-------- Materials provided --------
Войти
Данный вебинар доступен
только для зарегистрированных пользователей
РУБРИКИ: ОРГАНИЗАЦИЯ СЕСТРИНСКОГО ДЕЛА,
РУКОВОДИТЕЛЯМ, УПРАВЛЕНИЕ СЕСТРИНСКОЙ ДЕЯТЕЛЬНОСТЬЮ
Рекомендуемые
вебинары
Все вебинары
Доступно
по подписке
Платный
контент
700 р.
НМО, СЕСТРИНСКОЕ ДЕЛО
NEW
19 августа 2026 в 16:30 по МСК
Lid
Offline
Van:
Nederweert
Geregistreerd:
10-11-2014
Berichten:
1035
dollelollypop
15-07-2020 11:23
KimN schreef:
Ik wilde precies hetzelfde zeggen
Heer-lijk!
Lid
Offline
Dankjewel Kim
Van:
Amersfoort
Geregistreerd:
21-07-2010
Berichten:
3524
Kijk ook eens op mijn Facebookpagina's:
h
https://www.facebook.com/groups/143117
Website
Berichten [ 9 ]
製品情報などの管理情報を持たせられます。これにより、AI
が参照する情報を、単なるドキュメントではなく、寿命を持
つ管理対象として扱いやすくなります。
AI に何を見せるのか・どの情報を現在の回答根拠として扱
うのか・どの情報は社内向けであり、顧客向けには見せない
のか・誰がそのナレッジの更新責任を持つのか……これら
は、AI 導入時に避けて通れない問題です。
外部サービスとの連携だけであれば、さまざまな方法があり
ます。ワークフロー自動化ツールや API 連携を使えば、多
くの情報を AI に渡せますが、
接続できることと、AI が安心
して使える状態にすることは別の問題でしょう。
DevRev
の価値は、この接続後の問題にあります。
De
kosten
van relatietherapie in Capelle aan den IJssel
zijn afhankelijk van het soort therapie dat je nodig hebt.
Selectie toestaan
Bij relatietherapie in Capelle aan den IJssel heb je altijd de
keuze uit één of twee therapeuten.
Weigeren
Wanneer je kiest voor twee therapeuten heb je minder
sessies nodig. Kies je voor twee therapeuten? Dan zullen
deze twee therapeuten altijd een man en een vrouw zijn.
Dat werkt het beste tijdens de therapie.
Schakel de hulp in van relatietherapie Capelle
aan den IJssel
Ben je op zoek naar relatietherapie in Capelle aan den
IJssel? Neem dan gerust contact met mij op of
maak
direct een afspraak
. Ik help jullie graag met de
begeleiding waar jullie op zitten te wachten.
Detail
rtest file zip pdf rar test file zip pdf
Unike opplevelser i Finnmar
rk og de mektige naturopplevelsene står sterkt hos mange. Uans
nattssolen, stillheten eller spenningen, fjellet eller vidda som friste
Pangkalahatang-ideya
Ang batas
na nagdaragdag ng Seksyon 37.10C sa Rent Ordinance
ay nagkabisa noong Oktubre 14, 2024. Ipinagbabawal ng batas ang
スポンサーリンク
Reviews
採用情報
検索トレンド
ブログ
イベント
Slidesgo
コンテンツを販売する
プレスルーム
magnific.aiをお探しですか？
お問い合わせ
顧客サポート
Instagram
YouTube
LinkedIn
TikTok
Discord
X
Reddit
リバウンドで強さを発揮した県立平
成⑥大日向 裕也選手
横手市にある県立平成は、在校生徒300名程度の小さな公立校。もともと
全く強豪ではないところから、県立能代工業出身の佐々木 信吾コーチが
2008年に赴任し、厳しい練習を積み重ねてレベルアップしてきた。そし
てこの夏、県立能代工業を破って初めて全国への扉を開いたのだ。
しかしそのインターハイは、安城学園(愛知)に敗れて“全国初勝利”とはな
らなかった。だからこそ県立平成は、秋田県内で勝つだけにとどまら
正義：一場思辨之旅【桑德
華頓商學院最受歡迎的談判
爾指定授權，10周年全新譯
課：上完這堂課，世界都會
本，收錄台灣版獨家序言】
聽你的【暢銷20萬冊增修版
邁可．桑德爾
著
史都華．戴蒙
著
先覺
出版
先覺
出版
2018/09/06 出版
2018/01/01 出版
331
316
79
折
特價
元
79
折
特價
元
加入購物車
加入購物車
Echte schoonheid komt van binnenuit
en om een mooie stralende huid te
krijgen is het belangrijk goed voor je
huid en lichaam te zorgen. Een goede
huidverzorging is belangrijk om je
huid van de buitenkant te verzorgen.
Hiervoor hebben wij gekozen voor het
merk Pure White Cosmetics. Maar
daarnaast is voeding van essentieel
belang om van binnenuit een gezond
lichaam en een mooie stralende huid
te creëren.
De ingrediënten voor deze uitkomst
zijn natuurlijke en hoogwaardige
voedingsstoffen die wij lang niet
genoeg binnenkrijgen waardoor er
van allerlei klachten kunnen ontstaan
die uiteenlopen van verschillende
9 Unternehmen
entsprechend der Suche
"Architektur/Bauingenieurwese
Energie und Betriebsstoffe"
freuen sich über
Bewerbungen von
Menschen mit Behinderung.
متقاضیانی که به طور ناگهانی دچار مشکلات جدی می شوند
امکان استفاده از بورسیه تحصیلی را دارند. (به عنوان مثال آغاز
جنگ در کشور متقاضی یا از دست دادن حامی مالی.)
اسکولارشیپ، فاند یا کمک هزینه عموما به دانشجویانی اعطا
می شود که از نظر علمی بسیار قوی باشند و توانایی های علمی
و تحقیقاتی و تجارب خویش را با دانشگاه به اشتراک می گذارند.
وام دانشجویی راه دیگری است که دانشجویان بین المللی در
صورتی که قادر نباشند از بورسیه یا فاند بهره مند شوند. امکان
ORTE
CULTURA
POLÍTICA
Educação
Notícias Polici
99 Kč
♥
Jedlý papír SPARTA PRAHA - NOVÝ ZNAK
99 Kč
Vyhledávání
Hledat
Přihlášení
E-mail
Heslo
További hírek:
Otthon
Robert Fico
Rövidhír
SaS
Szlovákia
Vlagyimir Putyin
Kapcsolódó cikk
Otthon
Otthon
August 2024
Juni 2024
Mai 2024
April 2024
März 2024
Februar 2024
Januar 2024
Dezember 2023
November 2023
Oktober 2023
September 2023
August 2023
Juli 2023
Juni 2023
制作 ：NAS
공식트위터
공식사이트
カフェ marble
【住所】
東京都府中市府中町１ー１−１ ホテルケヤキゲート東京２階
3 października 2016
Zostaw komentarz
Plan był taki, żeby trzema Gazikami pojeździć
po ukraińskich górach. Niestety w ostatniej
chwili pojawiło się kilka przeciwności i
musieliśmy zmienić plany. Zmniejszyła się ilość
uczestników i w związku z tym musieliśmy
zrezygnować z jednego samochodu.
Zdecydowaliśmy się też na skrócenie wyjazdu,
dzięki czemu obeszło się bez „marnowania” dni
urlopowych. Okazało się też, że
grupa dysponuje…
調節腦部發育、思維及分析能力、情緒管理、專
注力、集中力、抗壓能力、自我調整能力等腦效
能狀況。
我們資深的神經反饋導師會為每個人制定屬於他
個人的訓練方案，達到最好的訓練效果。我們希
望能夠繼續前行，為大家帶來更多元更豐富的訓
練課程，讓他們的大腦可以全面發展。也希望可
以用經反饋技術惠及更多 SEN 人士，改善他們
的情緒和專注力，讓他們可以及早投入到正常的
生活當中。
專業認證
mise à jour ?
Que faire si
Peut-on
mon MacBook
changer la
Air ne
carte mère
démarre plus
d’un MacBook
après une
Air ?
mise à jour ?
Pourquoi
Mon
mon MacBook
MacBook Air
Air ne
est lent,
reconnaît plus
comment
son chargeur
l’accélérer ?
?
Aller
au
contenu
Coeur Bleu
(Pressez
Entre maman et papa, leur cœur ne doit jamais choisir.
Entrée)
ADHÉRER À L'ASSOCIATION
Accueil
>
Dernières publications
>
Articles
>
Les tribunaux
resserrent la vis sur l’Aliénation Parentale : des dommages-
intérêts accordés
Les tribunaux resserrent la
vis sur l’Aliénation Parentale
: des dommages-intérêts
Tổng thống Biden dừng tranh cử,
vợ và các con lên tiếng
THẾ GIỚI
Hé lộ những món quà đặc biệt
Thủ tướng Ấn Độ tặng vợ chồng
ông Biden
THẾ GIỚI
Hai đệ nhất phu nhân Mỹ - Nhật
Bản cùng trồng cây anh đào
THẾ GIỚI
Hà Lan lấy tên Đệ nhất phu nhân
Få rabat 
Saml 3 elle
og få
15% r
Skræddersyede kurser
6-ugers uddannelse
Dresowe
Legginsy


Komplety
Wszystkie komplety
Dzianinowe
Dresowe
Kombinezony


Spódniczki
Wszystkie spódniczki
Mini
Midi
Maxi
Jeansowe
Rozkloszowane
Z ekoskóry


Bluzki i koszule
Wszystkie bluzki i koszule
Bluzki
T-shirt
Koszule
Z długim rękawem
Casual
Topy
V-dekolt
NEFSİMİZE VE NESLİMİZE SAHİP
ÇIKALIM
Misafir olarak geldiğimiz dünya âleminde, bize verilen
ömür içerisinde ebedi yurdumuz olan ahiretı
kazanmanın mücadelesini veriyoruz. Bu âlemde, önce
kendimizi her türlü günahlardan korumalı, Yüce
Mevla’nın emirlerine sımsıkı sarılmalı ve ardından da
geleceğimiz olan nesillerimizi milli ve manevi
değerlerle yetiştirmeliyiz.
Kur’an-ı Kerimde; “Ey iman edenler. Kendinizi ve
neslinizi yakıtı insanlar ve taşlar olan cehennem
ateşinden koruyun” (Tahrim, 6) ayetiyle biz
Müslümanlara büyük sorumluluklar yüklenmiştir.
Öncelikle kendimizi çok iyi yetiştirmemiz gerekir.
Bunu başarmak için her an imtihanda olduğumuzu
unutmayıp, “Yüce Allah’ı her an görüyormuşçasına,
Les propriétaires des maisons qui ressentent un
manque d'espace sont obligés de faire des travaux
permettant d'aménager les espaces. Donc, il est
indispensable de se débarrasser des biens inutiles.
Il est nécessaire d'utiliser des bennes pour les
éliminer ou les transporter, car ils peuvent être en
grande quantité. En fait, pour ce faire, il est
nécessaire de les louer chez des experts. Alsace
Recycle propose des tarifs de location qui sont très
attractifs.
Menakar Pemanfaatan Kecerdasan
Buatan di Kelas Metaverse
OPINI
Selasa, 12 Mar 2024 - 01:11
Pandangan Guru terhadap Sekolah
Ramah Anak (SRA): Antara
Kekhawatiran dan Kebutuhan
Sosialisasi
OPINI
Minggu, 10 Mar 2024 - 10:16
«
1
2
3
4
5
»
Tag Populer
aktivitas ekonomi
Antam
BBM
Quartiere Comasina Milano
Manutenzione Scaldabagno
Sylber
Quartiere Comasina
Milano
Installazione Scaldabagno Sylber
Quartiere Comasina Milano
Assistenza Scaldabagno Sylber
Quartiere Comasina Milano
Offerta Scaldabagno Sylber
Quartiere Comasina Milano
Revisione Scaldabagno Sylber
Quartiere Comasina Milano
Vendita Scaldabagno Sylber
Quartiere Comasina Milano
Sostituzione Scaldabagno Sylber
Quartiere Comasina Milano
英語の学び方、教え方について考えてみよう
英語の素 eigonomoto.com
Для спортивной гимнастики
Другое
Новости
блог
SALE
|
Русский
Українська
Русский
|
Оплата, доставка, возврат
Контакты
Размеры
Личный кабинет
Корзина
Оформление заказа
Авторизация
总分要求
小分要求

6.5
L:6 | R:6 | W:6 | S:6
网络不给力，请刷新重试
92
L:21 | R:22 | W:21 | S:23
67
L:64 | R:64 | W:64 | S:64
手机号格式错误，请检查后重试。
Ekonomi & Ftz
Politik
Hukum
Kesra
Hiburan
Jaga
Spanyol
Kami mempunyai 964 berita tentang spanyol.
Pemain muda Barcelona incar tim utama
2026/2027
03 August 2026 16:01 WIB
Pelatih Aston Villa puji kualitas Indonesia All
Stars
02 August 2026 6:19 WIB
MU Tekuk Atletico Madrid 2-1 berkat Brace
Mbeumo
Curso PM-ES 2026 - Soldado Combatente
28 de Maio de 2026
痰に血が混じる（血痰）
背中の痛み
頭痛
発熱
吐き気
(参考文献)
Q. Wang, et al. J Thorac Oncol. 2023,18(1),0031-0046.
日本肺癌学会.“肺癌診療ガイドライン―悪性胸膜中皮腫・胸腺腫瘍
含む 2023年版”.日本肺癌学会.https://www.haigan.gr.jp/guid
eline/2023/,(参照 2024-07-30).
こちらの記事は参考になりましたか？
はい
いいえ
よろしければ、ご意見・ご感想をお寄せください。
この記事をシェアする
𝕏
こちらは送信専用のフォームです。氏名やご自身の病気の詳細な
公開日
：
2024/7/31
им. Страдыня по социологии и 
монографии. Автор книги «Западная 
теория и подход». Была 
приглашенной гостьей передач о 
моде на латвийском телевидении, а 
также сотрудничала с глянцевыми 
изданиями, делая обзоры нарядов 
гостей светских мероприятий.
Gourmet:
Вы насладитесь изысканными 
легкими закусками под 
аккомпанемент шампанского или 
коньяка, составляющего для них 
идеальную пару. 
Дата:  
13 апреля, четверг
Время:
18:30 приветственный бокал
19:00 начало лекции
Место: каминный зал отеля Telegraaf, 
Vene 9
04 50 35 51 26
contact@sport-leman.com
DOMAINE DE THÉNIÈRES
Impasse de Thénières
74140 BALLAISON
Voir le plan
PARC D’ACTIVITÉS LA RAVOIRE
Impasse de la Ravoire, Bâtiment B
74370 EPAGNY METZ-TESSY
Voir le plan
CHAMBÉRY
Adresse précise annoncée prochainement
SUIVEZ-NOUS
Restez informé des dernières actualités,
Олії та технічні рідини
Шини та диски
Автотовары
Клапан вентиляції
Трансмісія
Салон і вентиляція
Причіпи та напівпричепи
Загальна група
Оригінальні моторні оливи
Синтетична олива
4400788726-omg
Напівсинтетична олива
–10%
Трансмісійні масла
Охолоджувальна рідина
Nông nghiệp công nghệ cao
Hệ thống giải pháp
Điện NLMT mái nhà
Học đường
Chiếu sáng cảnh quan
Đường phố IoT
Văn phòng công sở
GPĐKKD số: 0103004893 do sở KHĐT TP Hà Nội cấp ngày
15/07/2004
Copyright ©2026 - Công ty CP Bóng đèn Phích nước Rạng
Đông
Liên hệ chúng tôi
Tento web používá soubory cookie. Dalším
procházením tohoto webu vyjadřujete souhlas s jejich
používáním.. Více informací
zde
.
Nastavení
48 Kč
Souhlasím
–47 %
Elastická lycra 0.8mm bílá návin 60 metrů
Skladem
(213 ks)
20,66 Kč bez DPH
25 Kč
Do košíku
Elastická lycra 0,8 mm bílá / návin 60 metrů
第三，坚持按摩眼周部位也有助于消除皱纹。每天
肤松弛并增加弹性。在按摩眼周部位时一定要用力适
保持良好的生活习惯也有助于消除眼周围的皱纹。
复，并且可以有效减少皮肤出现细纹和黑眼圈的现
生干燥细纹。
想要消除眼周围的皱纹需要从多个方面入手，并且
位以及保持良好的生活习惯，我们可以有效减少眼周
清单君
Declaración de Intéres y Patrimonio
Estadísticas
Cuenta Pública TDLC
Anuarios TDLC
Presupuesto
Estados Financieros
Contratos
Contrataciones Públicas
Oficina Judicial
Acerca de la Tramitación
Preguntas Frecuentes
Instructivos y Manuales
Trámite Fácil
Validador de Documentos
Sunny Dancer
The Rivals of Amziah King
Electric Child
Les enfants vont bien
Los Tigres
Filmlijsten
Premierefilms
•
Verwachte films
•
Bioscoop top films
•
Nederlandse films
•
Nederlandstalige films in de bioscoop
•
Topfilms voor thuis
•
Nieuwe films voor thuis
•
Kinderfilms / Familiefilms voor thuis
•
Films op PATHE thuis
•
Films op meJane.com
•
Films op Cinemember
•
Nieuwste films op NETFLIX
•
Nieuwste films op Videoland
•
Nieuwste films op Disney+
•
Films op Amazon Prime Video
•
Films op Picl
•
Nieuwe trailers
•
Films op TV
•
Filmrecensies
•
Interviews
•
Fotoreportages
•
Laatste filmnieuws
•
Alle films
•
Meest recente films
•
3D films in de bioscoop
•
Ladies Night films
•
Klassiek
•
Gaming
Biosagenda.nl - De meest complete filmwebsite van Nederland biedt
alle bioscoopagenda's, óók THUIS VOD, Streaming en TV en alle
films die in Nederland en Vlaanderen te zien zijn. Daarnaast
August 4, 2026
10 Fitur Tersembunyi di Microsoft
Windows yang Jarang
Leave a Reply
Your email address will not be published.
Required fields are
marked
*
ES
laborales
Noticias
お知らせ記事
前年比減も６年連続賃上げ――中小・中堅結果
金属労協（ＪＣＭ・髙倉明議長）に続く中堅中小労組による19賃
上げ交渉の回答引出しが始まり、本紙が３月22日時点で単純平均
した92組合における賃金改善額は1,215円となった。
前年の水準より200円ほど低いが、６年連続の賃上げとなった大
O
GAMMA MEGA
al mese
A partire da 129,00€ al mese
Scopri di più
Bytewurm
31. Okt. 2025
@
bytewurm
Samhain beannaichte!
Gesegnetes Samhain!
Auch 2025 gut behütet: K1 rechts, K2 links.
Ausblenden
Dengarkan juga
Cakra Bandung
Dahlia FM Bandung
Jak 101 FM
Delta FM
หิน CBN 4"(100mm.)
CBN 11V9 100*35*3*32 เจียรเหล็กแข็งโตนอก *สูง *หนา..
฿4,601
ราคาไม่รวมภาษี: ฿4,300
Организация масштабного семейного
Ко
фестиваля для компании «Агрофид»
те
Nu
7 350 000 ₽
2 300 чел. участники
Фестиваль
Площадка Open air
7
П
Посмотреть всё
--------
All lines from the beginning of the entries through the line marked "dollelollypop" are to be output exactly; nothing else belongs in the answer.

Solved problem:
Войти
Данный вебинар доступен
только для зарегистрированных пользователей
РУБРИКИ: ОРГАНИЗАЦИЯ СЕСТРИНСКОГО ДЕЛА,
РУКОВОДИТЕЛЯМ, УПРАВЛЕНИЕ СЕСТРИНСКОЙ ДЕЯТЕЛЬНОСТЬЮ
Рекомендуемые
вебинары
Все вебинары
Доступно
по подписке
Платный
контент
700 р.
НМО, СЕСТРИНСКОЕ ДЕЛО
NEW
19 августа 2026 в 16:30 по МСК
Lid
Offline
Van:
Nederweert
Geregistreerd:
10-11-2014
Berichten:
1035
dollelollypop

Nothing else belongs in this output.